I personally think Florienne robs it of some of that spareness which makes it appealing. I also tend to pronounce Vivienne differently from Vivien and Juliette differently from Juliet, emphasizing the ending more, so I would probably do the same with Florienne. It just makes it a lot more flouncy. I would just prepare to tell naysayers "it has some use as a feminine name" and leave it at that.
Ah, just back from a nail-biting political week in Catalonia -- can't believe I missed one of my favourite discussions! Ditto for hating first person present tense, although when doing an online writing workshop with a lot of YA people that was ALL they were using and aparently ALL they like.
My dad and I tend to make the final decision on whether to buy a book or not based on if it is in present tense. If it is, it better have extremely good reviews.
I really like Odette. I think it will be familiar or familiar-ish to most people, while chronically underused. I actually knew an Odette, so to me it seems very wearable.
If I were going for a name from Shakespeare, my first stop would be Viola, hands down. She's a wonderful character in a wonderful play and it's an unusual name with all the stylish contemporary sounds. Knowing a real-life Viola who I did not much like has in no way dampened my enthusiasm. Rosalind, as someone mentioned, is in the same vein. Miranda is also nice, though maybe it has been corrupted by too many other associations in recent decades? If you are in the UK I'm imaging Imogen is too popular?
When I look for literary names, I like them to be unusual enough that the character is a clear association -- so Emma just sounds like a name despite the Austen heroine, while Dorothea pretty clearly signifies Middlemarch. That could be a good candidate?
How about Helena? In addition to Helen of Troy, and the Shakespeare character (not the most inspiring, to be fair), it gives me literary vibes to lots of other works, probably because of Helena Bonham Carter appearing in so many period movies!
I like Natalie. I'm not excited about it because there were a few in my classes growing up (80s babies), but I agree the sound is crisp and nice.

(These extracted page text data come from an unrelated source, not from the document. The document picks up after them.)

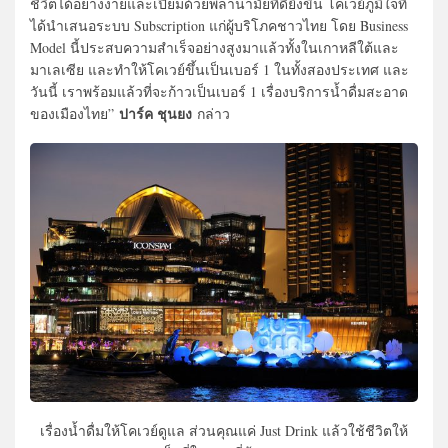
ชีวิตได้อย่างง่ายและเปี่ยมด้
วยพลานามัยที่ดียิ่งขึ้น โคเวย์ภูมิใจที่
ได้นำเสนอระบบ Subscription แก่ผู้บริโภคชาวไทย โดย Business
Model นี้ประสบความสำเร็จอย่างสู
งมาแล้วทั้งในเกาหลีใต้
และ
มาเลเซีย และทำให้โคเวย์ขึ้นเป็นเบอร์ 1 ในทั้งสองประเทศ และ
วันนี้ เราพร้อมแล้วที่จะก้าวเป็นเบอร์ 1 เรื่องบริการน้ำดื่มสะอาด
ปาร์ค ชุนยง
ของเมื
องไทย”
กล่าว
เรื่องน้ำดื่มให้โคเวย์ดูแล ส่วนคุณแค่ Just Drink แล้วใช้ชีวิตให้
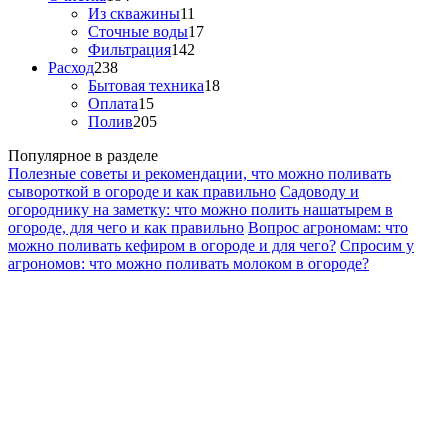
Из скважины
11
Сточные воды
17
Фильтрация
142
Расход
238
Бытовая техника
18
Оплата
15
Полив
205
Популярное в разделе
Полезные советы и рекомендации, что можно поливать
сывороткой в огороде и как правильно
Садоводу и
огороднику на заметку: что можно полить нашатырем в
огороде, для чего и как правильно
Вопрос агрономам: что
можно поливать кефиром в огороде и для чего?
Спросим у
агрономов: что можно поливать молоком в огороде?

I like Natalia too though, and if you are looking for something with a nod to Russian heritage I would probably suggest that. Although much less used, it is universally familiar due to its similarity to Natalie.
Based on an unstatistical analysis of this forum, there are always people on here saying they will name a boy after their husband (middle name anyway), and mothers-to-be of girls worrying that the name they like is too similar to their own. So I think it is unusual, outside of cultures that do namesakes by default.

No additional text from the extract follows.